*DIRECTIONS:*
If a line below contains the string "publique", return that line.

Stored data entries:
· · ·

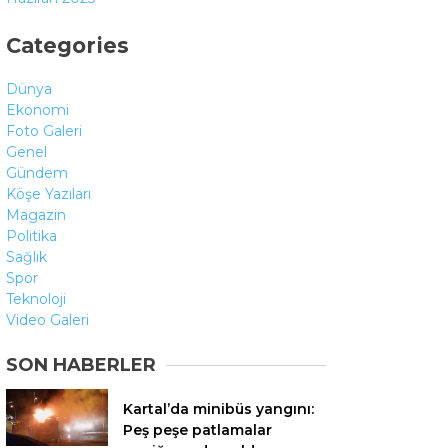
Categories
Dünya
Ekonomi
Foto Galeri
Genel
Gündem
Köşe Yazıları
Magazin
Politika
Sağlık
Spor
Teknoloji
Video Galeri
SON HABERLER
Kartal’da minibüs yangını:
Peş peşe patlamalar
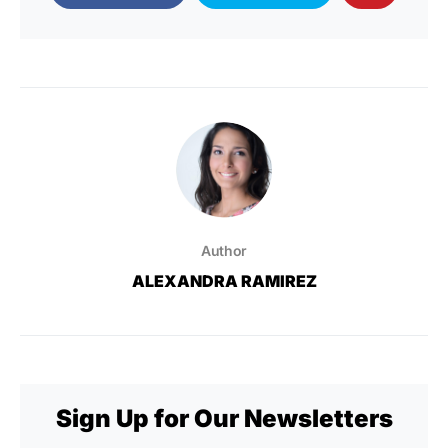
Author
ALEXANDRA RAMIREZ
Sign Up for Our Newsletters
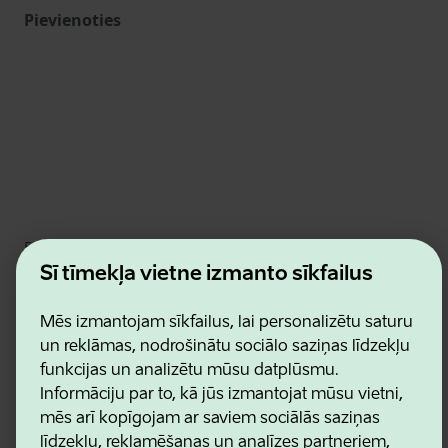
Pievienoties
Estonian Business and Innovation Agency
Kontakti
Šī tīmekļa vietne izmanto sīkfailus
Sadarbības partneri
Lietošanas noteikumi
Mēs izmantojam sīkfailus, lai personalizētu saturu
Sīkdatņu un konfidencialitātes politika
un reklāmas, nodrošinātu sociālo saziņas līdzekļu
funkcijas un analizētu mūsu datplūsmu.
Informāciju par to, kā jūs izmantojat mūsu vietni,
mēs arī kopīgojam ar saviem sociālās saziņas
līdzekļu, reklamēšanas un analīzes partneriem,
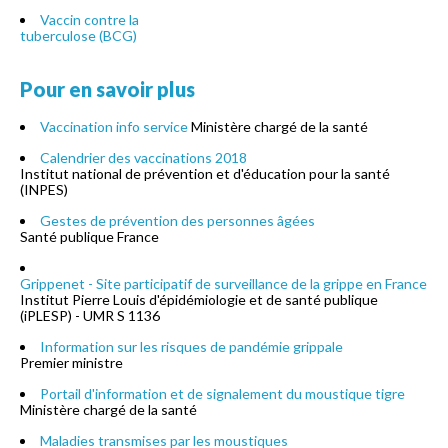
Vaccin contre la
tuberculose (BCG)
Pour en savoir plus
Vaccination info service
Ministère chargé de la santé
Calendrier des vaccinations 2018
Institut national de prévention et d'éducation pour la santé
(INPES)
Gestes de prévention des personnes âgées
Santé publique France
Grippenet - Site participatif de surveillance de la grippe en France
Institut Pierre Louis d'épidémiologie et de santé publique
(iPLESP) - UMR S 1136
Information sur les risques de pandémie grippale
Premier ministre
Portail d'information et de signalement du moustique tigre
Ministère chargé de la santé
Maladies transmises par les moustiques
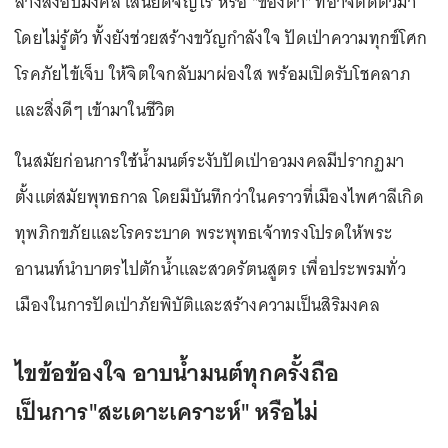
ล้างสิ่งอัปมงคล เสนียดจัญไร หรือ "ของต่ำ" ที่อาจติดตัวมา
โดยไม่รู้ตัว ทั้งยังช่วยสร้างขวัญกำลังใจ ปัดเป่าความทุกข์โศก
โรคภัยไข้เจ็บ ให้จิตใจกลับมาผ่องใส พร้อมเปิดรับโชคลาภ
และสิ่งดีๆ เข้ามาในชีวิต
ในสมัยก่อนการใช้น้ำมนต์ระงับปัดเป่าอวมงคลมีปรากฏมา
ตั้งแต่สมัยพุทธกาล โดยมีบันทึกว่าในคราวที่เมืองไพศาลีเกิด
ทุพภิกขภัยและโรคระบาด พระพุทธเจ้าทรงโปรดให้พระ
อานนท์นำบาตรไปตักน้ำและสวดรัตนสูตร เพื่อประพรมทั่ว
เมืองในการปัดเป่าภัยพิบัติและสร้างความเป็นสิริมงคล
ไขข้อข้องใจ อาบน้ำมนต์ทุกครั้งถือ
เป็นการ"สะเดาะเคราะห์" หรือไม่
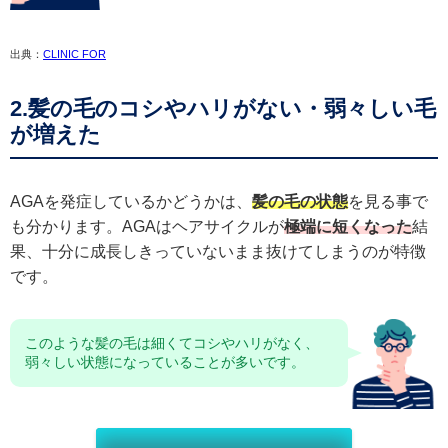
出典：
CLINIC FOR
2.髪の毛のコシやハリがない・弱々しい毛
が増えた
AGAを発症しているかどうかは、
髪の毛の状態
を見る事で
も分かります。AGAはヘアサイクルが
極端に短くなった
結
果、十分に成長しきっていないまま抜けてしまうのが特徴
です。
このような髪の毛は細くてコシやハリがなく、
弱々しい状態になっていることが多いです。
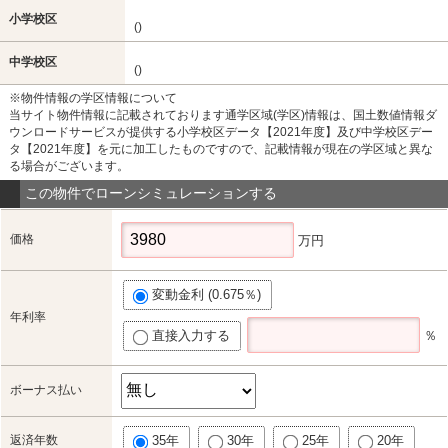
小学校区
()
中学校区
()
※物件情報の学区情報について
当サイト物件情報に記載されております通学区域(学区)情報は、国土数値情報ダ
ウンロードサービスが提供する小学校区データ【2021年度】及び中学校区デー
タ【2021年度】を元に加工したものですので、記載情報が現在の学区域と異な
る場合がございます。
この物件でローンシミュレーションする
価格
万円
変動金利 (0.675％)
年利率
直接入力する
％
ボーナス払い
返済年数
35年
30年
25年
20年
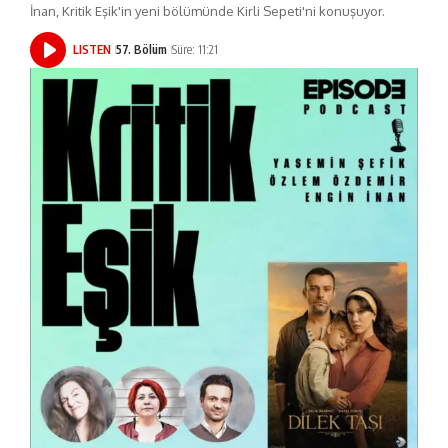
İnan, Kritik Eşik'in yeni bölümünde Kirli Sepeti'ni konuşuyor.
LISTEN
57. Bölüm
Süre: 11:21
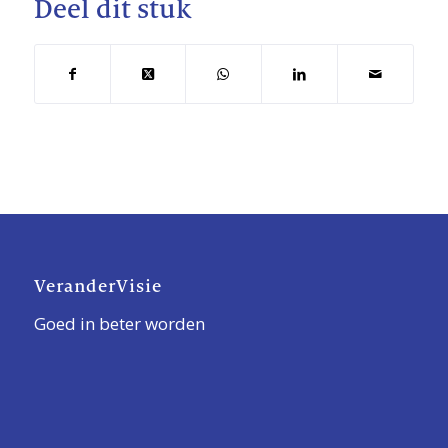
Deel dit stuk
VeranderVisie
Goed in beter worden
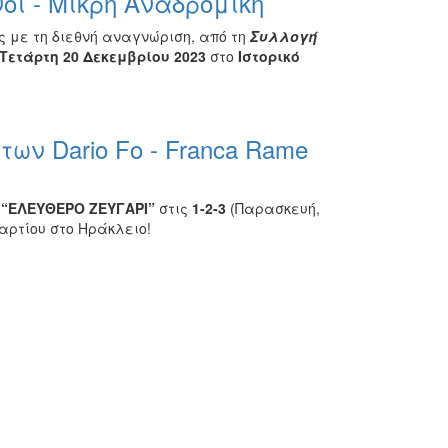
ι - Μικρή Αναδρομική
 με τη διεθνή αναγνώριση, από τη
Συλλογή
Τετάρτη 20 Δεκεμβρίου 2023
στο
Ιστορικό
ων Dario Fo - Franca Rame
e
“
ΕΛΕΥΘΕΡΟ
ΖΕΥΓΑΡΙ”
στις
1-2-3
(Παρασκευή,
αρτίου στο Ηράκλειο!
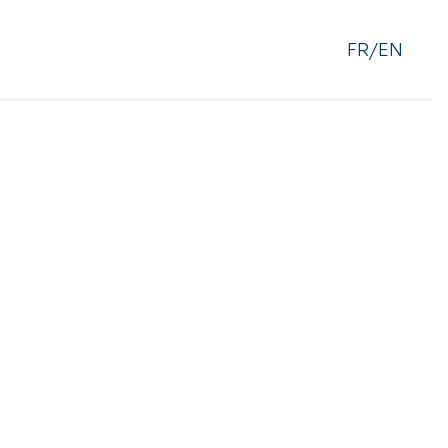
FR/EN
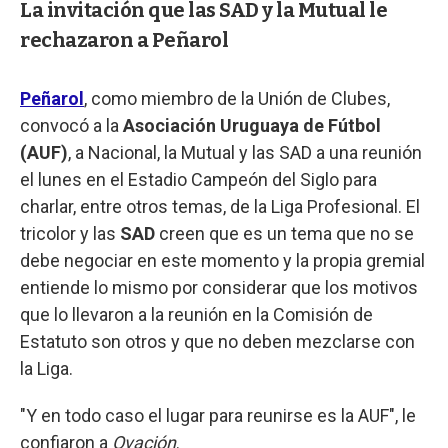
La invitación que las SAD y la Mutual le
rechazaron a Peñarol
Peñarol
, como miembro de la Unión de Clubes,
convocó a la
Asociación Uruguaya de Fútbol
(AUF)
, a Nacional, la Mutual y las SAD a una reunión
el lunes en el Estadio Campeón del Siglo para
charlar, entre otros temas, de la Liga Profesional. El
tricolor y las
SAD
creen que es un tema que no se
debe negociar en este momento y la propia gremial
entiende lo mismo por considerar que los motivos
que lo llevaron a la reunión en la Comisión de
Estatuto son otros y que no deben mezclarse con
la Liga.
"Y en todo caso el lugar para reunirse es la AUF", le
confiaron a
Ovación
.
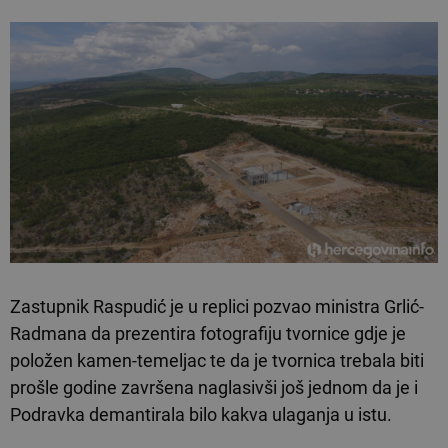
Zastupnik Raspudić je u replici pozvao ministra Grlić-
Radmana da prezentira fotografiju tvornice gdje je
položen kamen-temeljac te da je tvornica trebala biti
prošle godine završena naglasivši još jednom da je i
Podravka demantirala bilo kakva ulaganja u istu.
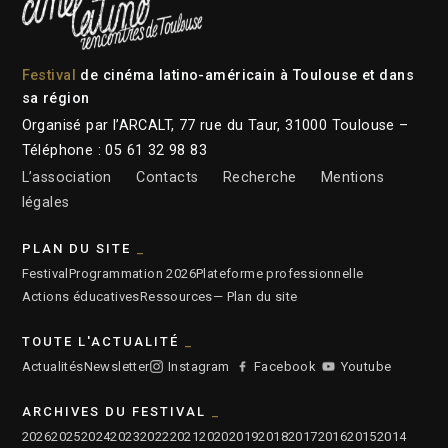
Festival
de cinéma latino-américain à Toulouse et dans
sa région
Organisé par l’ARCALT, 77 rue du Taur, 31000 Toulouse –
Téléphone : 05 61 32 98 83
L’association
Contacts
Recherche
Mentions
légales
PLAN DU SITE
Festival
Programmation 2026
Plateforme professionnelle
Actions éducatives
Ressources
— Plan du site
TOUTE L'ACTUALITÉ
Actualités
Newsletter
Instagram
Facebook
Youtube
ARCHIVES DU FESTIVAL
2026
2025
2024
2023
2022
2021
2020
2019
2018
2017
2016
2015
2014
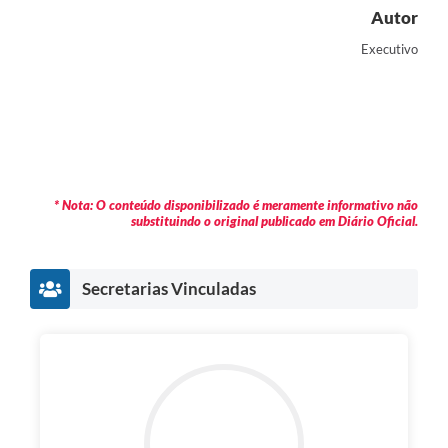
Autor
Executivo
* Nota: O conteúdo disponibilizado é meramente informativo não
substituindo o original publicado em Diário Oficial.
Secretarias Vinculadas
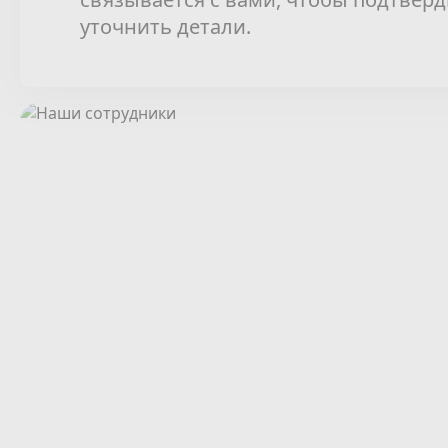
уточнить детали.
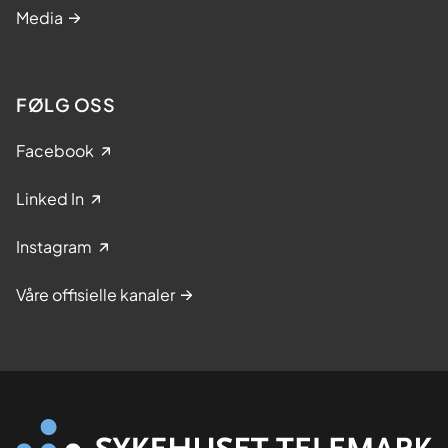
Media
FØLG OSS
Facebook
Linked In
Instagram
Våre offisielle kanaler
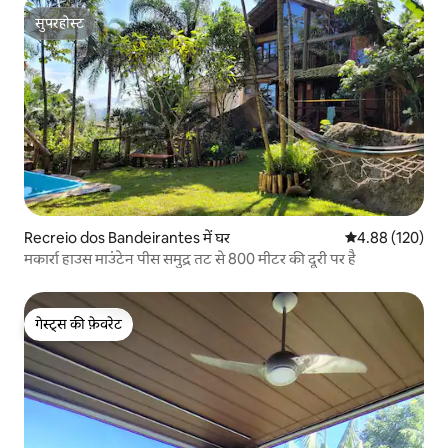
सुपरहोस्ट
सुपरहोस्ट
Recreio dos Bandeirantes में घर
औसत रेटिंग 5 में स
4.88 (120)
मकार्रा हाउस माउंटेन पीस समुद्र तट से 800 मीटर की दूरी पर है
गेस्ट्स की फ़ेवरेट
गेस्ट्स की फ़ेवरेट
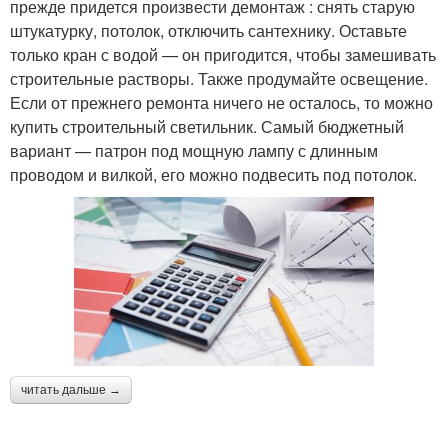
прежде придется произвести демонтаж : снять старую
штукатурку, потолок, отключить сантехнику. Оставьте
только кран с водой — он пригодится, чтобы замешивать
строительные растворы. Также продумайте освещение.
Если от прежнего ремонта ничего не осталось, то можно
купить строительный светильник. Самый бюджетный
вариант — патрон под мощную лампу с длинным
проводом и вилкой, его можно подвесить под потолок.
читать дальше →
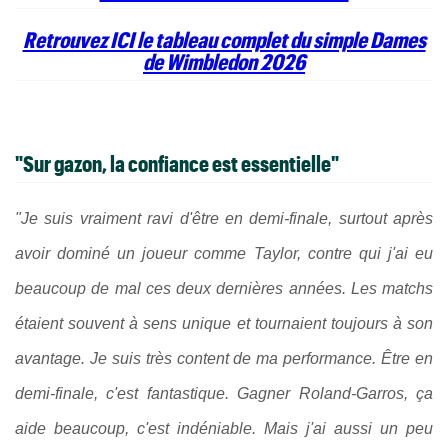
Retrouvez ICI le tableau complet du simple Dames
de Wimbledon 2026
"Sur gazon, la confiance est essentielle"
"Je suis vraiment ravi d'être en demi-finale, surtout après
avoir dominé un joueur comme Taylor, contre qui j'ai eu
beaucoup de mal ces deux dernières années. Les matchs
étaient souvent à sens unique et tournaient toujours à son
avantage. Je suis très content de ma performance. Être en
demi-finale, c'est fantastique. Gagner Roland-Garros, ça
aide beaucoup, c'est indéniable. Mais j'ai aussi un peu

· · ·

*SOLUTION TO THIS PROBLEM:*
Santé publique France
Institut Pierre Louis d'épidémiologie et de santé publique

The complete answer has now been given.